**** SUPPLIED INFORMATION ****

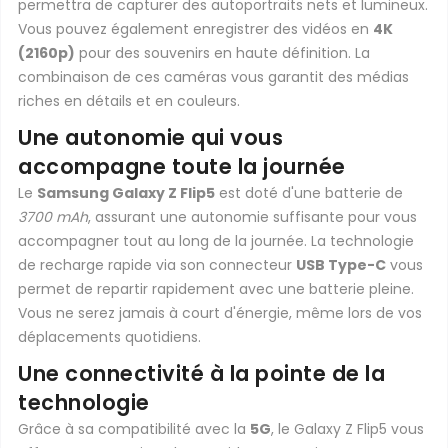
permettra de capturer des autoportraits nets et lumineux.
Vous pouvez également enregistrer des vidéos en
4K
(2160p)
pour des souvenirs en haute définition. La
combinaison de ces caméras vous garantit des médias
riches en détails et en couleurs.
Une autonomie qui vous
accompagne toute la journée
Le
Samsung Galaxy Z Flip5
est doté d'une batterie de
3700 mAh
, assurant une autonomie suffisante pour vous
accompagner tout au long de la journée. La technologie
de recharge rapide via son connecteur
USB Type-C
vous
permet de repartir rapidement avec une batterie pleine.
Vous ne serez jamais à court d'énergie, même lors de vos
déplacements quotidiens.
Une connectivité à la pointe de la
technologie
Grâce à sa compatibilité avec la
5G
, le Galaxy Z Flip5 vous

****

EXERCISE REQUIREMENTS: Each line above that includes "avec" should be shown.

YOUR SOLUTION:
permet de repartir rapidement avec une batterie pleine.
Grâce à sa compatibilité avec la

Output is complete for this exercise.